A Grid is a collection of independently owned and administered resources which have been joined together by a software and hardware infrastructure that interacts with the resources and the users of the resources to provide coordinated dynamic resource sharing in a dependable and consistent way according to policies that have been agreed to by all parties. Because of the large number of resources available on a Grid at any given time, an individual researcher can always be provided with the best resources available at that point of time for his/her needs, and overall, resource utilization can be distributed for maximum efficiency.

The UCLA Grid Portal Software (UGP) and the UCLA Grid Architecture bring computational clusters together into a Grid. The hardware resources making up the Grid consist entirely of computational clusters each of which consists of a head node, compute nodes, storage nodes, network resources, software, and data resources. Individual computational clusters can be quite large, containing hundreds of nodes.

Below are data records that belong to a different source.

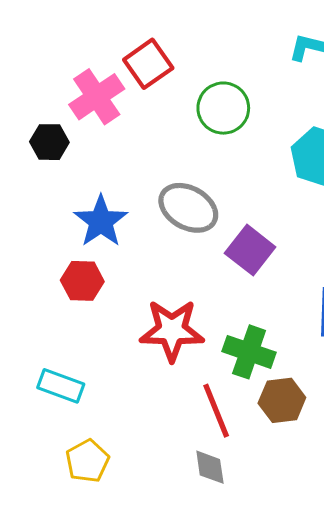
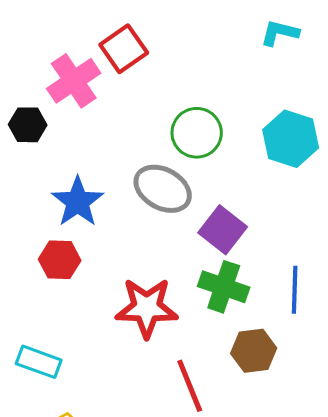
green circle: (223, 108) -> (197, 133), moved
green cross: (249, 352) -> (224, 287), moved
brown hexagon: (282, 400) -> (254, 351), moved

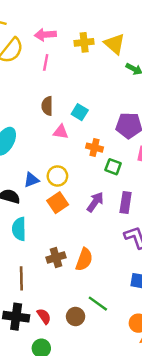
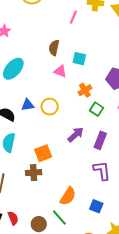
pink line: (46, 62) -> (73, 17), moved
cyan square: (80, 112) -> (79, 59), turned -32
orange cross: (95, 148) -> (85, 90), turned 32
orange square: (58, 203) -> (43, 153), moved
orange semicircle: (84, 259) -> (68, 196), moved

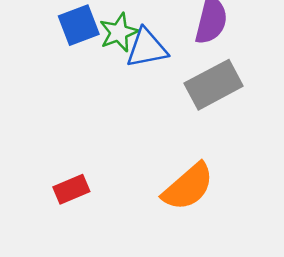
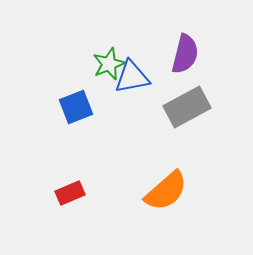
blue square: (79, 25) -> (76, 107), moved

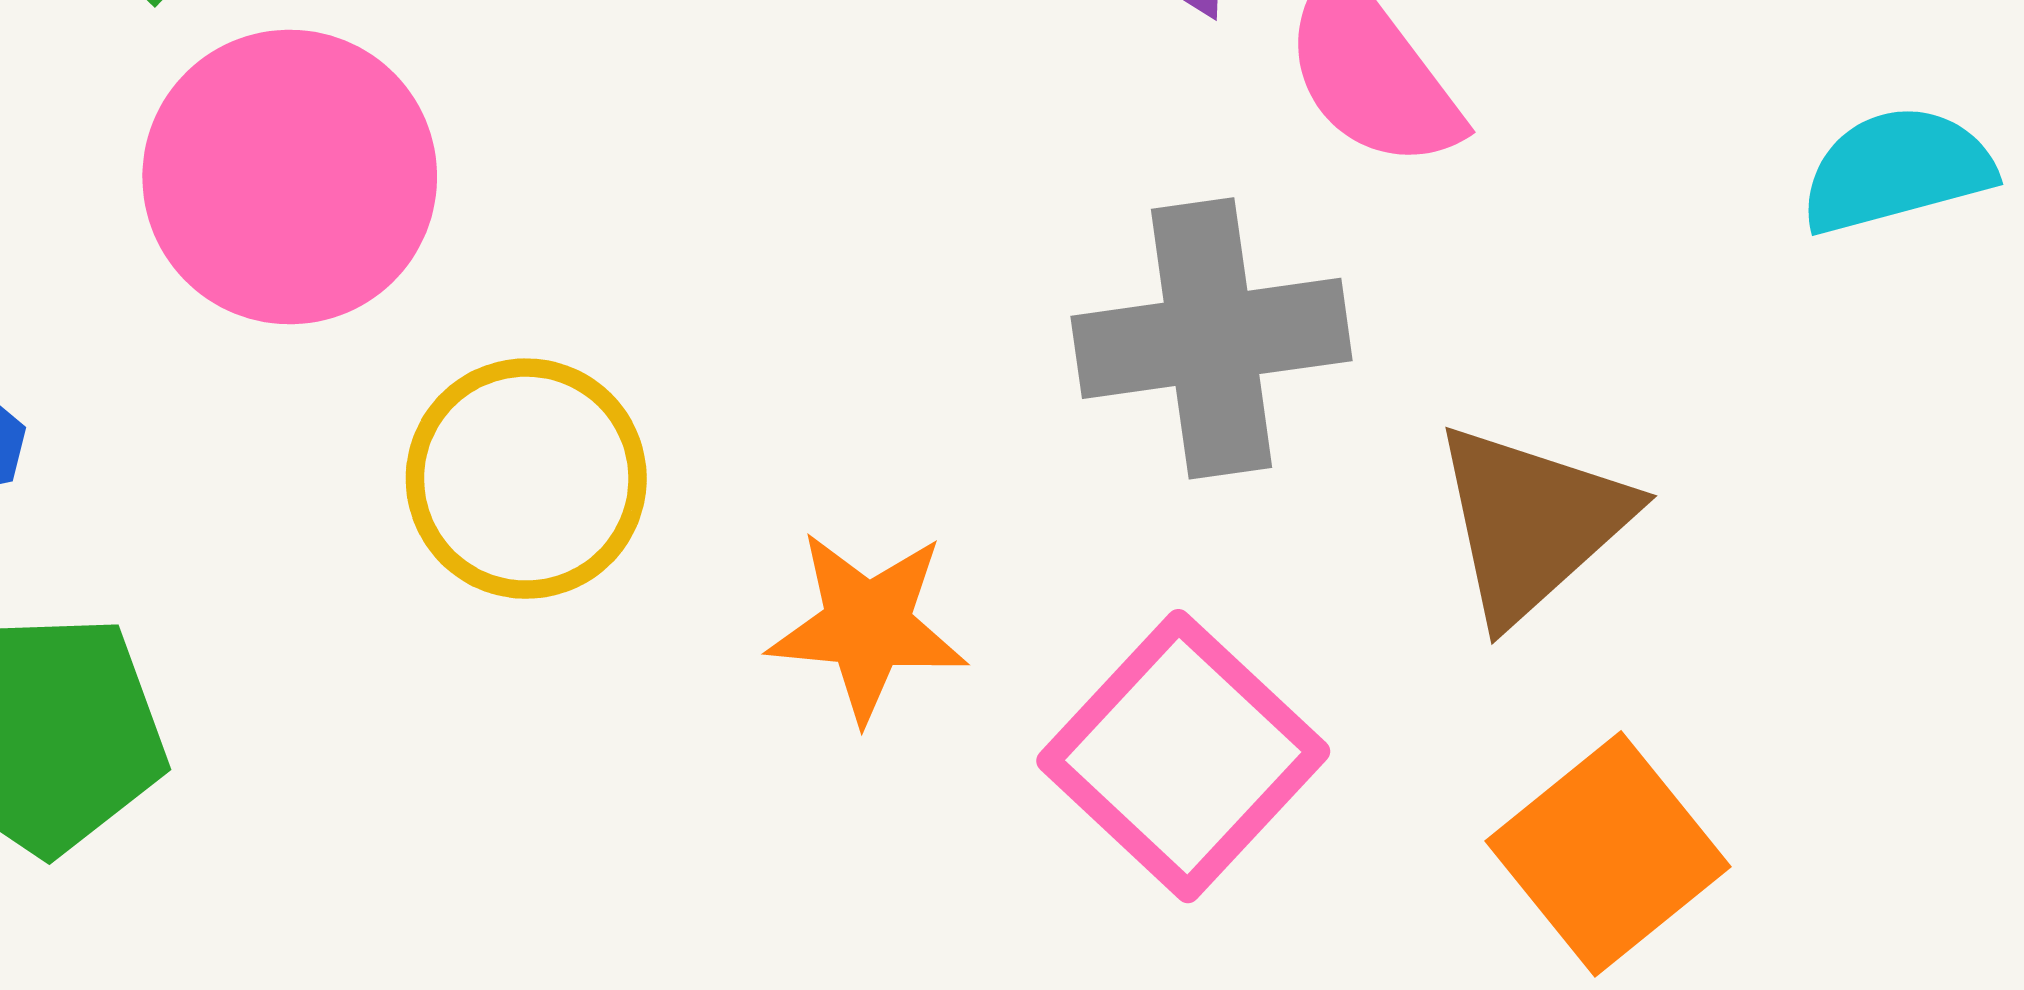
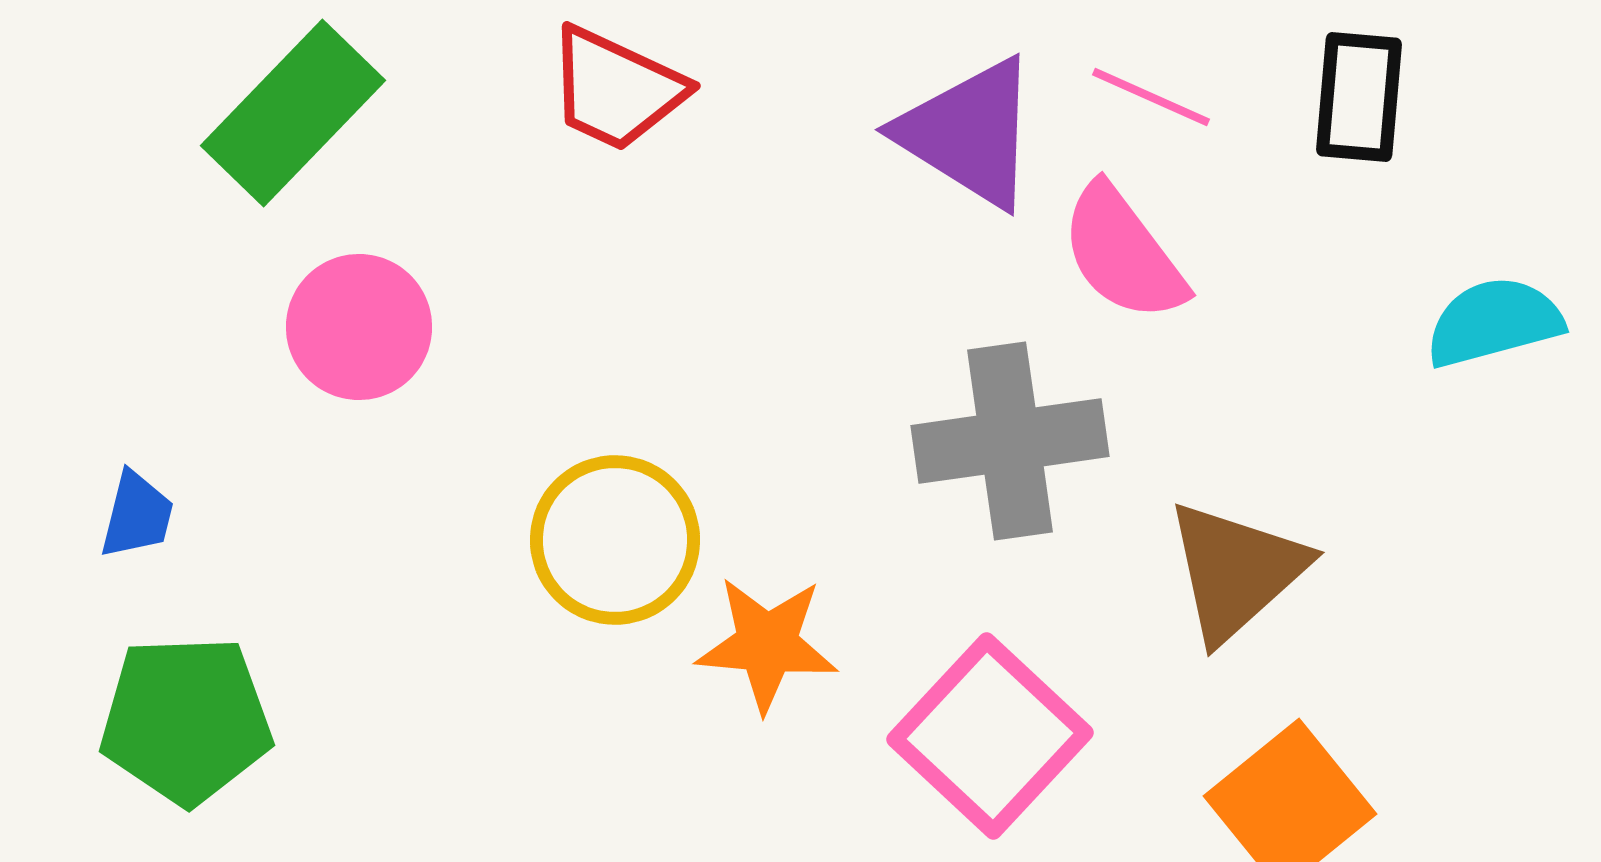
pink circle: (290, 177) -> (359, 327), size x0.7
yellow circle: (526, 479) -> (615, 540), moved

By incorporating the concepts of pooled resources and Pool Users, UGP facilitates the sharing of resources among users. Administrative overhead is reduced because there is no longer a need to add individual user login ids on multiple clusters. UGP is a software product that provides a web-based Grid Portal. It allows users to interact with distributed computing clusters at the campus or institution level and the grids it works with can be hierarchical in that a higher level Grid Portal can also be created. For example, at the University of California, we deploy a University of California (UC) Grid Portal which interacts with the Grids and Grid Portals at the ten University of California campuses to allow users to access resources across campuses.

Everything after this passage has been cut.